Task objective -> Where a line below includes the word "maximize", copy that line.

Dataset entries
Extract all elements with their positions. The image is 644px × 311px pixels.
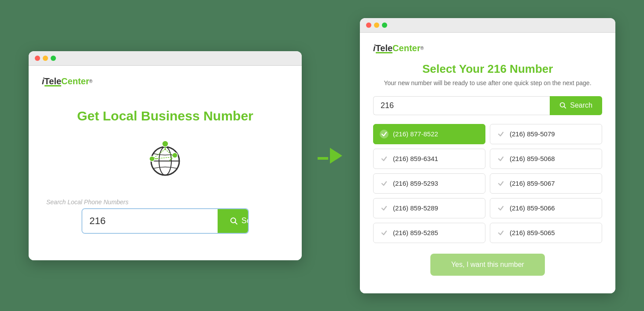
logo-center-right: Center (392, 43, 420, 53)
logo-tele-right: Tele (376, 43, 393, 53)
svg-line-12 (564, 106, 566, 108)
svg-point-4 (149, 156, 155, 161)
svg-line-8 (155, 157, 172, 159)
check-icon-2 (380, 154, 389, 163)
number-item-0[interactable]: (216) 877-8522 (373, 124, 485, 144)
number-item-4[interactable]: (216) 859-5293 (373, 173, 485, 194)
flow-arrow (319, 148, 342, 164)
search-button-left[interactable]: Search (218, 209, 249, 233)
close-button-right[interactable] (366, 22, 371, 28)
number-item-8[interactable]: (216) 859-5285 (373, 223, 485, 243)
check-icon-6 (380, 204, 389, 213)
logo-registered-right: ® (420, 46, 423, 51)
number-value-3: (216) 859-5068 (510, 155, 555, 162)
svg-point-3 (162, 141, 168, 147)
confirm-button[interactable]: Yes, I want this number (430, 254, 545, 276)
logo-tele: Tele (44, 76, 62, 86)
check-icon-7 (496, 204, 505, 213)
svg-line-10 (235, 222, 237, 224)
number-item-6[interactable]: (216) 859-5289 (373, 198, 485, 218)
maximize-button-right[interactable] (382, 22, 387, 28)
search-button-right[interactable]: Search (550, 96, 602, 115)
logo-right: i Tele Center ® (373, 43, 602, 53)
numbers-grid: (216) 877-8522 (216) 859-5079 (216) 859-… (373, 124, 602, 243)
search-icon-left (230, 217, 238, 225)
number-item-2[interactable]: (216) 859-6341 (373, 149, 485, 169)
left-titlebar (29, 51, 302, 66)
check-icon-8 (380, 229, 389, 237)
page-title-right: Select Your 216 Number (373, 62, 602, 76)
check-icon-0 (380, 130, 389, 139)
minimize-button[interactable] (43, 56, 48, 61)
maximize-button[interactable] (51, 56, 56, 61)
number-value-5: (216) 859-5067 (510, 180, 555, 187)
number-value-8: (216) 859-5285 (393, 229, 438, 236)
number-item-1[interactable]: (216) 859-5079 (490, 124, 602, 144)
number-item-9[interactable]: (216) 859-5065 (490, 223, 602, 243)
logo-center: Center (61, 76, 89, 86)
globe-icon (143, 137, 187, 181)
search-input-right[interactable] (373, 96, 550, 115)
page-subtitle-right: Your new number will be ready to use aft… (373, 79, 602, 86)
logo-registered: ® (89, 79, 92, 84)
number-item-3[interactable]: (216) 859-5068 (490, 149, 602, 169)
search-button-label-left: Search (241, 216, 249, 225)
logo-left: i Tele Center ® (42, 76, 93, 86)
search-label-left: Search Local Phone Numbers (46, 199, 129, 206)
number-value-7: (216) 859-5066 (510, 204, 555, 212)
number-value-9: (216) 859-5065 (510, 229, 555, 236)
number-value-0: (216) 877-8522 (393, 130, 438, 138)
search-row-left: Search (81, 208, 249, 234)
right-titlebar (360, 18, 615, 33)
number-value-1: (216) 859-5079 (510, 130, 555, 138)
number-item-7[interactable]: (216) 859-5066 (490, 198, 602, 218)
search-input-left[interactable] (82, 209, 218, 233)
check-icon-3 (496, 154, 505, 163)
right-window: i Tele Center ® Select Your 216 Number Y… (360, 18, 615, 293)
number-value-2: (216) 859-6341 (393, 155, 438, 162)
svg-point-5 (172, 153, 178, 158)
check-icon-4 (380, 179, 389, 188)
left-window: i Tele Center ® Get Local Business Numbe… (29, 51, 302, 260)
check-icon-9 (496, 229, 505, 237)
minimize-button-right[interactable] (374, 22, 379, 28)
close-button[interactable] (35, 56, 40, 61)
number-value-6: (216) 859-5289 (393, 204, 438, 212)
search-row-right: Search (373, 96, 602, 115)
search-icon-right (559, 102, 566, 109)
page-title-left: Get Local Business Number (77, 109, 253, 124)
number-value-4: (216) 859-5293 (393, 180, 438, 187)
check-icon-1 (496, 130, 505, 139)
number-item-5[interactable]: (216) 859-5067 (490, 173, 602, 194)
search-button-label-right: Search (570, 101, 592, 109)
check-icon-5 (496, 179, 505, 188)
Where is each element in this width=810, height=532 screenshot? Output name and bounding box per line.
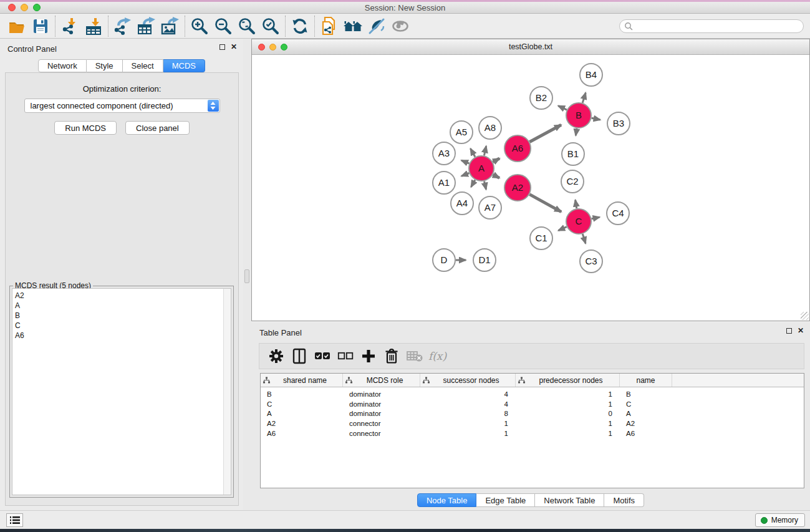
- home-icon[interactable]: [341, 16, 365, 37]
- tab-select[interactable]: Select: [123, 59, 163, 72]
- column-header-shared-name[interactable]: shared name: [261, 374, 343, 387]
- cell-name: A: [620, 410, 672, 417]
- mcds-result-item[interactable]: C: [15, 321, 231, 331]
- graph-edge-C-C2[interactable]: [576, 200, 577, 209]
- close-window-button[interactable]: [8, 4, 16, 11]
- import-network-icon[interactable]: [58, 16, 82, 37]
- show-columns-icon[interactable]: [287, 346, 311, 367]
- delete-column-trash-icon[interactable]: [380, 346, 403, 367]
- mcds-result-item[interactable]: B: [15, 311, 231, 321]
- zoom-selected-icon[interactable]: [259, 16, 282, 37]
- network-canvas[interactable]: B4B2BB3A5A8A6A3B1AA1C2A2A4A7CC4C1C3DD1: [252, 55, 809, 321]
- table-row[interactable]: Adominator80A: [261, 409, 804, 418]
- save-session-icon[interactable]: [29, 16, 52, 37]
- graph-edge-A6-B[interactable]: [529, 125, 561, 142]
- graph-node-label-C2: C2: [566, 176, 578, 186]
- mcds-result-item[interactable]: A2: [15, 291, 231, 301]
- graph-edge-A-A1[interactable]: [461, 173, 469, 177]
- graph-edge-A-A4[interactable]: [471, 180, 475, 186]
- table-header-row: shared nameMCDS rolesuccessor nodesprede…: [261, 374, 804, 387]
- duplicate-network-icon[interactable]: [317, 16, 341, 37]
- network-zoom-button[interactable]: [281, 44, 287, 51]
- tab-mcds[interactable]: MCDS: [163, 59, 205, 72]
- graph-edge-A-A8[interactable]: [484, 146, 486, 155]
- graph-edge-C-C3[interactable]: [582, 234, 586, 243]
- column-header-MCDS-role[interactable]: MCDS role: [343, 374, 420, 387]
- deselect-all-checks-icon[interactable]: [334, 346, 357, 367]
- graph-node-label-B2: B2: [536, 92, 547, 103]
- column-header-predecessor-nodes[interactable]: predecessor nodes: [516, 374, 620, 387]
- graph-edge-A-A6[interactable]: [493, 158, 499, 162]
- graph-edge-B-B1[interactable]: [576, 128, 577, 136]
- column-header-successor-nodes[interactable]: successor nodes: [420, 374, 516, 387]
- export-image-icon[interactable]: [158, 16, 182, 37]
- cell-successor-nodes: 1: [420, 430, 516, 437]
- add-column-plus-icon[interactable]: [357, 346, 380, 367]
- graph-edge-C-C1[interactable]: [558, 227, 566, 231]
- tab-network-table[interactable]: Network Table: [535, 493, 604, 507]
- memory-status-icon: [761, 517, 768, 524]
- task-history-button[interactable]: [6, 513, 23, 527]
- search-input[interactable]: [619, 19, 804, 33]
- mcds-result-group: MCDS result (5 nodes) A2ABCA6: [9, 286, 234, 498]
- cell-MCDS-role: connector: [343, 420, 420, 427]
- run-mcds-button[interactable]: Run MCDS: [54, 121, 117, 135]
- refresh-view-icon[interactable]: [288, 16, 312, 37]
- table-row[interactable]: A2connector11A2: [261, 418, 804, 428]
- graph-node-label-D: D: [441, 254, 448, 265]
- minimize-window-button[interactable]: [21, 4, 28, 11]
- criterion-select[interactable]: largest connected component (directed): [24, 99, 220, 113]
- memory-button[interactable]: Memory: [755, 513, 805, 527]
- network-minimize-button[interactable]: [269, 44, 276, 51]
- table-panel-close-icon[interactable]: ✕: [798, 328, 804, 334]
- select-stepper-icon: [208, 100, 219, 112]
- zoom-out-icon[interactable]: [211, 16, 235, 37]
- graph-edge-A-A5[interactable]: [471, 148, 475, 157]
- tab-node-table[interactable]: Node Table: [417, 493, 477, 507]
- split-divider-handle[interactable]: [244, 269, 249, 283]
- table-settings-gear-icon[interactable]: [264, 346, 287, 367]
- column-type-icon: [423, 377, 430, 384]
- graph-edge-A-A3[interactable]: [461, 160, 470, 163]
- mcds-list-scrollbar[interactable]: [223, 289, 231, 495]
- zoom-fit-icon[interactable]: [235, 16, 259, 37]
- export-table-icon[interactable]: [135, 16, 158, 37]
- mcds-result-item[interactable]: A6: [15, 331, 231, 341]
- control-panel-close-icon[interactable]: ✕: [231, 44, 237, 50]
- select-all-checks-icon[interactable]: [311, 346, 334, 367]
- zoom-window-button[interactable]: [33, 4, 41, 11]
- column-type-icon: [518, 377, 525, 384]
- network-close-button[interactable]: [258, 44, 265, 51]
- open-file-icon[interactable]: [5, 16, 29, 37]
- graph-edge-B-B2[interactable]: [558, 106, 567, 110]
- control-panel-float-icon[interactable]: [219, 44, 225, 50]
- graph-edge-B-B4[interactable]: [582, 93, 586, 103]
- resize-grip[interactable]: [801, 312, 809, 320]
- graph-edge-C-C4[interactable]: [592, 217, 600, 219]
- export-network-icon[interactable]: [111, 16, 135, 37]
- tab-network[interactable]: Network: [38, 59, 87, 72]
- tab-style[interactable]: Style: [87, 59, 123, 72]
- cell-MCDS-role: dominator: [343, 400, 420, 408]
- toggle-graphics-details-icon[interactable]: [365, 16, 388, 37]
- table-row[interactable]: Cdominator41C: [261, 399, 804, 409]
- graph-edge-A-A2[interactable]: [493, 175, 499, 178]
- table-row[interactable]: A6connector11A6: [261, 428, 804, 438]
- table-panel-float-icon[interactable]: [786, 328, 792, 334]
- column-header-name[interactable]: name: [620, 374, 672, 387]
- table-row[interactable]: Bdominator41B: [261, 389, 804, 399]
- import-table-icon[interactable]: [82, 16, 105, 37]
- column-type-icon: [263, 377, 270, 384]
- graph-edge-A2-C[interactable]: [529, 195, 561, 212]
- close-panel-button[interactable]: Close panel: [125, 121, 190, 135]
- main-toolbar: [0, 14, 810, 39]
- graph-edge-B-B3[interactable]: [592, 118, 600, 120]
- tab-motifs[interactable]: Motifs: [604, 493, 644, 507]
- mcds-result-item[interactable]: A: [15, 301, 231, 311]
- graph-node-label-C4: C4: [612, 208, 624, 218]
- graph-edge-A-A7[interactable]: [485, 181, 486, 190]
- show-hide-panel-eye-icon[interactable]: [388, 16, 412, 37]
- tab-edge-table[interactable]: Edge Table: [476, 493, 535, 507]
- memory-label: Memory: [771, 516, 798, 525]
- zoom-in-icon[interactable]: [188, 16, 211, 37]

Result ->
maximize-button-right[interactable] (382, 22, 387, 28)
maximize-button[interactable] (51, 56, 56, 61)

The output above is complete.